EXERCISE BRIEF —
Take every line from the records below that includes the word "input".
__________
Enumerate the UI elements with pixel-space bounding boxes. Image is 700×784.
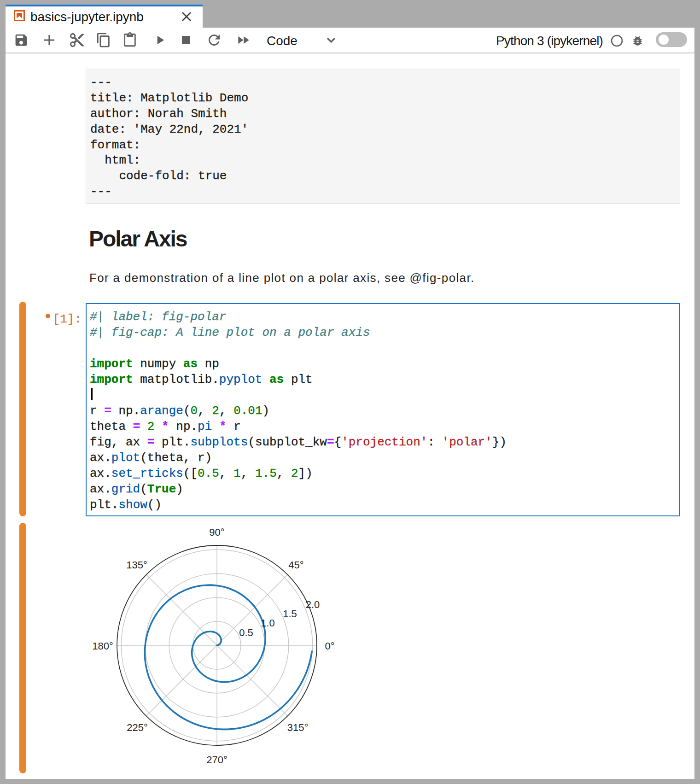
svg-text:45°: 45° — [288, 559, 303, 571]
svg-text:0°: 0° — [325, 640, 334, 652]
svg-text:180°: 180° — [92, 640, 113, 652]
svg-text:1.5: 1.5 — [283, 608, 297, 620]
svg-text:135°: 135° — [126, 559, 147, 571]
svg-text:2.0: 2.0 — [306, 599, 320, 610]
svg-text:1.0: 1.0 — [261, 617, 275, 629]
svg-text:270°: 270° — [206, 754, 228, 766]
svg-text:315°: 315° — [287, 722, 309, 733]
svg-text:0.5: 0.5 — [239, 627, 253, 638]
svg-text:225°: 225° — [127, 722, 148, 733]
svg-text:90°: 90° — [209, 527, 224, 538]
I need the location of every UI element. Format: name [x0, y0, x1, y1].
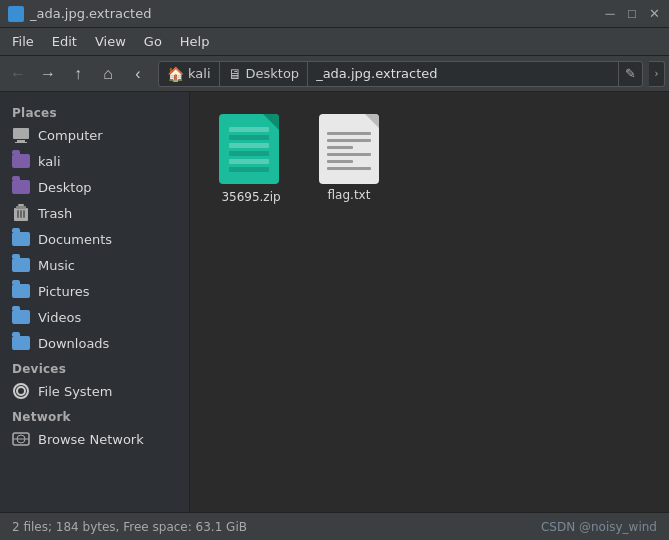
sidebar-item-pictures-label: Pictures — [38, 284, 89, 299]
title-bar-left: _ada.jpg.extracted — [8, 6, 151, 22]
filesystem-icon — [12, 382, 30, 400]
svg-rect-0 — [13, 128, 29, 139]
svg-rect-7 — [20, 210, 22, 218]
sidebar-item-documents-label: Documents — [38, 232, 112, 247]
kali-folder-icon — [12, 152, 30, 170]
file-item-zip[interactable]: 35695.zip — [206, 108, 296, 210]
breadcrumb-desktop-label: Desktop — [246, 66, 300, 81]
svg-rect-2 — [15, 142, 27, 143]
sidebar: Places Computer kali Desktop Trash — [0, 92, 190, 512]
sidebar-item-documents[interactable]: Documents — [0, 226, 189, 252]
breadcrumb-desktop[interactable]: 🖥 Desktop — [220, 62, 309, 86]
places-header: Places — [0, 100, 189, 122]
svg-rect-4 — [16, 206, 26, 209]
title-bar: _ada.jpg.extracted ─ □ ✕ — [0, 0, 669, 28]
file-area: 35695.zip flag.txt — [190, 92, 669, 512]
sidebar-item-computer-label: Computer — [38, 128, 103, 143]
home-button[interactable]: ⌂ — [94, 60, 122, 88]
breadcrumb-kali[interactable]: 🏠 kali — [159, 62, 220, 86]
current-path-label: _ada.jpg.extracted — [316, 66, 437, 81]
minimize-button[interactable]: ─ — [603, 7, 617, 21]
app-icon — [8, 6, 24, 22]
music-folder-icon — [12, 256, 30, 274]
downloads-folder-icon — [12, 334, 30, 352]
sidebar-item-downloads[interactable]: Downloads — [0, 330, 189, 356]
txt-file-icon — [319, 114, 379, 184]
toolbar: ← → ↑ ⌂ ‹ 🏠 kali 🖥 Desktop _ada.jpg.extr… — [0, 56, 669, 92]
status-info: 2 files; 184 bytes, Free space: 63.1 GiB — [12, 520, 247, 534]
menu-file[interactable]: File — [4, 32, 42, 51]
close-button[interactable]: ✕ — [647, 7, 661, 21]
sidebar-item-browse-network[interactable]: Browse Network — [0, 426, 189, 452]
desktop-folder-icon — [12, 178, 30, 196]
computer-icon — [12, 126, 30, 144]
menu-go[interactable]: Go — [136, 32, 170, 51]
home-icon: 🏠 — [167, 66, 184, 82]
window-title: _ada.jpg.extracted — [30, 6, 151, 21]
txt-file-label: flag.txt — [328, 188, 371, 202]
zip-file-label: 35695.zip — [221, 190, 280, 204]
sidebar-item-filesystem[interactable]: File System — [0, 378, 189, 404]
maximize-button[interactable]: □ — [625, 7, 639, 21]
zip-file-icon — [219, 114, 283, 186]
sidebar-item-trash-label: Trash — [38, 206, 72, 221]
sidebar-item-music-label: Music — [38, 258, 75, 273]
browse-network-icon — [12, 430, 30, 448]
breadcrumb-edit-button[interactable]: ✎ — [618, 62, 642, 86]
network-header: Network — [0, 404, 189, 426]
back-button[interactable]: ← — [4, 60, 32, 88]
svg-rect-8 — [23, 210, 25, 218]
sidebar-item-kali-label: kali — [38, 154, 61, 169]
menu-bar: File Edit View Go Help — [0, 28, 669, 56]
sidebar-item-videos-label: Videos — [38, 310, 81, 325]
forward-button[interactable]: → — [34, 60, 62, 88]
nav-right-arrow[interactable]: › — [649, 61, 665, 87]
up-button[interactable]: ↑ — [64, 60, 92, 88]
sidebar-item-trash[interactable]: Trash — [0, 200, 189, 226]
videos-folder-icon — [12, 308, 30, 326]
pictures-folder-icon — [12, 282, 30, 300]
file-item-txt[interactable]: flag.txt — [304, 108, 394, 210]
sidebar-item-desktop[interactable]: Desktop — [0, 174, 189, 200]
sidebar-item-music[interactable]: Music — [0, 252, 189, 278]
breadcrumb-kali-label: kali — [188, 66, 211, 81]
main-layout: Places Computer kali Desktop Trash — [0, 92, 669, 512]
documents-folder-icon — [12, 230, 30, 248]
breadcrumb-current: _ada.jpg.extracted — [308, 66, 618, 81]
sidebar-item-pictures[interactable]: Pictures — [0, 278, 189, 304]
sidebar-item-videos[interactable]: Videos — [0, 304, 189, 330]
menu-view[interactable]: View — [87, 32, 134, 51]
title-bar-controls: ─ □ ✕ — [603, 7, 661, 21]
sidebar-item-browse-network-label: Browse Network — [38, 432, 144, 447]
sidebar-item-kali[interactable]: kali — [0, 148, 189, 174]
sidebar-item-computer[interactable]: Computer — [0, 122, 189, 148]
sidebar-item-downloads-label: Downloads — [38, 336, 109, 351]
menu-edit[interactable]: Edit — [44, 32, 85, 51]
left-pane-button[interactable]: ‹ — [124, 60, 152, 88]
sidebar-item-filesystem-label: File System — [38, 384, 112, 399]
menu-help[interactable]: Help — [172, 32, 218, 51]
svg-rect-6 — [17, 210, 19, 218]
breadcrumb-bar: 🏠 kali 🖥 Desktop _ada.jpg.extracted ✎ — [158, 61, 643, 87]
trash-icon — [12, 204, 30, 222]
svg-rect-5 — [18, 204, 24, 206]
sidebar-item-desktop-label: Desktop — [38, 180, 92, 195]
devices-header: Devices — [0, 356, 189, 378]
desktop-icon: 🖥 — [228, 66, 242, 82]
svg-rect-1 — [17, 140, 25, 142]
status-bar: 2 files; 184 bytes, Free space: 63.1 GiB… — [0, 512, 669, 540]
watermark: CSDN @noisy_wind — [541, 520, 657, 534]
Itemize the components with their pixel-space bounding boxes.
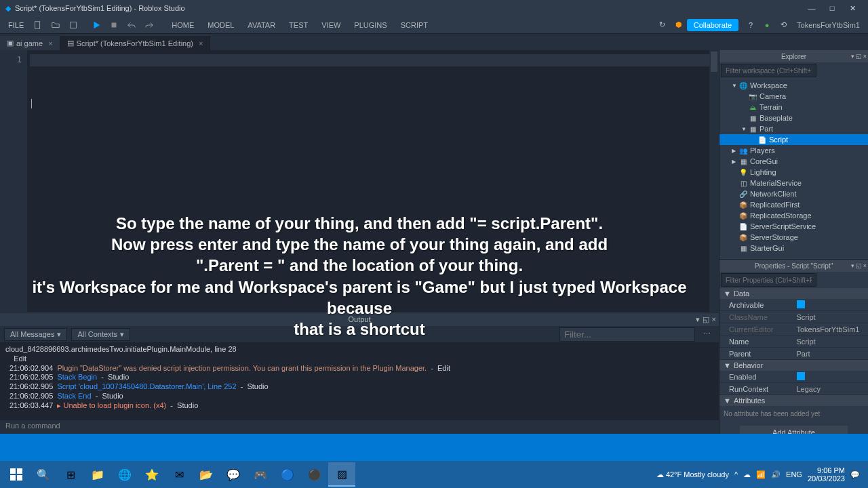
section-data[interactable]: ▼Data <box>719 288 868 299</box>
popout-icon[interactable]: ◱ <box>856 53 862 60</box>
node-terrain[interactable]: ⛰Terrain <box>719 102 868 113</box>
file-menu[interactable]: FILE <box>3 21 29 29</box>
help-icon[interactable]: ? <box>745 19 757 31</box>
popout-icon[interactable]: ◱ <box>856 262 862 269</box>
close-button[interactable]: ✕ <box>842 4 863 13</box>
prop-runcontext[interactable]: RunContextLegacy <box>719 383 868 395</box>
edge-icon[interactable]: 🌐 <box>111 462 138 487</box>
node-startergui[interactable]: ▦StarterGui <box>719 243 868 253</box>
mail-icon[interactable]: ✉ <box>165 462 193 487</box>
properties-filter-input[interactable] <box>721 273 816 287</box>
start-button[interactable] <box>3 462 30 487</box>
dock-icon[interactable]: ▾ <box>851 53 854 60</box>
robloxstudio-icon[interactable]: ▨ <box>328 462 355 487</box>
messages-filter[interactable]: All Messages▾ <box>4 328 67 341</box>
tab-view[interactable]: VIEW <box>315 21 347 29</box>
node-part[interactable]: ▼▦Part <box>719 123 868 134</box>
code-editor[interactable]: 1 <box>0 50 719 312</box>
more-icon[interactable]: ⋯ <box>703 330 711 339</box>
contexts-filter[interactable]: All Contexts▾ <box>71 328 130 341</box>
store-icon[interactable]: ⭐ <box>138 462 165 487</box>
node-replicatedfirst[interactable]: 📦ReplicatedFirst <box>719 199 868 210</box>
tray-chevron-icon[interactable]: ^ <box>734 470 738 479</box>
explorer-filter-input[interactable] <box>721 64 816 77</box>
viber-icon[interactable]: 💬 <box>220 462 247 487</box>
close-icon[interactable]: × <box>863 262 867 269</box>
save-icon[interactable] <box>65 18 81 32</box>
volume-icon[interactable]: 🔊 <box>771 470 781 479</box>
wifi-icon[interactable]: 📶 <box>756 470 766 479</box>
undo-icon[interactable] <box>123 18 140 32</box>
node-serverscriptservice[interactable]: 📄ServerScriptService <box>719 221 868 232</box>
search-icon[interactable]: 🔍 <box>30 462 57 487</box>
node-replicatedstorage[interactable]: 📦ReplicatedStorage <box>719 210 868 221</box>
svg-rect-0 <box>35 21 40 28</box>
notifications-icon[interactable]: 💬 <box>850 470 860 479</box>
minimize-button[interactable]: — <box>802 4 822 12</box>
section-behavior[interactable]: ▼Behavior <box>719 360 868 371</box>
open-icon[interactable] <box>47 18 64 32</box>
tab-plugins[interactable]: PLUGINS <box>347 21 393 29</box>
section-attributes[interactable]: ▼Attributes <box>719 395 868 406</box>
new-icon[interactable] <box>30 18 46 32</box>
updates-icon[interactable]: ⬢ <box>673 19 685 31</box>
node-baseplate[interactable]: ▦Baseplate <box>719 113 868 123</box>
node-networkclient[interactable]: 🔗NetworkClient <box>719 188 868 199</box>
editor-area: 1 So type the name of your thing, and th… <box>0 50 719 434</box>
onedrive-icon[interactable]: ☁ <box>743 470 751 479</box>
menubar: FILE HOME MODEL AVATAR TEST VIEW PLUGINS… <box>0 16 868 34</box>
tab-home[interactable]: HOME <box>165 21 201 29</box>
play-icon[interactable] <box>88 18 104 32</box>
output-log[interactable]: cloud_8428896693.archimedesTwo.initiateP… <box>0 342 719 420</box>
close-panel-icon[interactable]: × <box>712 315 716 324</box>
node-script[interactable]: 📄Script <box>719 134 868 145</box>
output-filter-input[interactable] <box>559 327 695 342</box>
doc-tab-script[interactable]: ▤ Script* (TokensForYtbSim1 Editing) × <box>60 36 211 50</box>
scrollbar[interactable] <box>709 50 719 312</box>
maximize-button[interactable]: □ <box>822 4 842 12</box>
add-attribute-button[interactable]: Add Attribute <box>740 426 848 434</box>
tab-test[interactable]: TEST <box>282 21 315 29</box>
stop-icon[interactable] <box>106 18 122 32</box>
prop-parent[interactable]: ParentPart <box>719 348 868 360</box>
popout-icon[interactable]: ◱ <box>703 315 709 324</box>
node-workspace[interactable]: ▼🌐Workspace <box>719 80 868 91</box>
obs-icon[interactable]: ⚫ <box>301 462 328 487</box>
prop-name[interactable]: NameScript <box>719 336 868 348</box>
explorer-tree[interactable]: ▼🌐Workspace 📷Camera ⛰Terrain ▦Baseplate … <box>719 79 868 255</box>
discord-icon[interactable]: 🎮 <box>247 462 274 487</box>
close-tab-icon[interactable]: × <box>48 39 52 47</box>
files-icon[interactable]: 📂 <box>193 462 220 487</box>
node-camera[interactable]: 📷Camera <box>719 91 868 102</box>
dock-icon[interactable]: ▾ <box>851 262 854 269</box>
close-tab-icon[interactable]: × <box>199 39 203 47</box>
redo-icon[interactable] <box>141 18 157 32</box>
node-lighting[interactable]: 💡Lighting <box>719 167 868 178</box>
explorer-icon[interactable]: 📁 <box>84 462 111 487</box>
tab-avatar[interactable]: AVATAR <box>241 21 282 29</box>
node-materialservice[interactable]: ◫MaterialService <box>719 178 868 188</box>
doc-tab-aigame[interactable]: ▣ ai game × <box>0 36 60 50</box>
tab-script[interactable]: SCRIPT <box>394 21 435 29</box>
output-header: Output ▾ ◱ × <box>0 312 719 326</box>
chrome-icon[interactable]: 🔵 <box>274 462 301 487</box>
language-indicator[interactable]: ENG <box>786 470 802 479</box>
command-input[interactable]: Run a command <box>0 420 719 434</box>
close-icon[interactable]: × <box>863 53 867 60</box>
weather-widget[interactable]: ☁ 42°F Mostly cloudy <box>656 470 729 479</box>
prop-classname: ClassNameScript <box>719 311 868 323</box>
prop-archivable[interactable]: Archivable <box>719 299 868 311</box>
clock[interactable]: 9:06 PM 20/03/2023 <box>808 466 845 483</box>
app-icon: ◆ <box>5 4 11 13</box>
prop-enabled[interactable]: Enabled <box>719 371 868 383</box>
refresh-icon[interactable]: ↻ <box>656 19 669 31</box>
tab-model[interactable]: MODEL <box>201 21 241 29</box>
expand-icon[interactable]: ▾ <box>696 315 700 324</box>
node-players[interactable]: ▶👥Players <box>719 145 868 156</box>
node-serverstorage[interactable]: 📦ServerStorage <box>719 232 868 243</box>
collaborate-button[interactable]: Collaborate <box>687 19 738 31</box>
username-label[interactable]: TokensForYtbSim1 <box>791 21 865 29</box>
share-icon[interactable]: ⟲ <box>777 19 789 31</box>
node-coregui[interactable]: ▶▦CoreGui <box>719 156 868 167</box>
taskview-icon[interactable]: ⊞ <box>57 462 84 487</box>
__________
TASK SOLUTION —
properties-filter-input[interactable] <box>721 273 816 287</box>
explorer-filter-input[interactable] <box>721 64 816 77</box>
output-filter-input[interactable] <box>559 327 695 342</box>
command-input[interactable]: Run a command <box>0 420 719 434</box>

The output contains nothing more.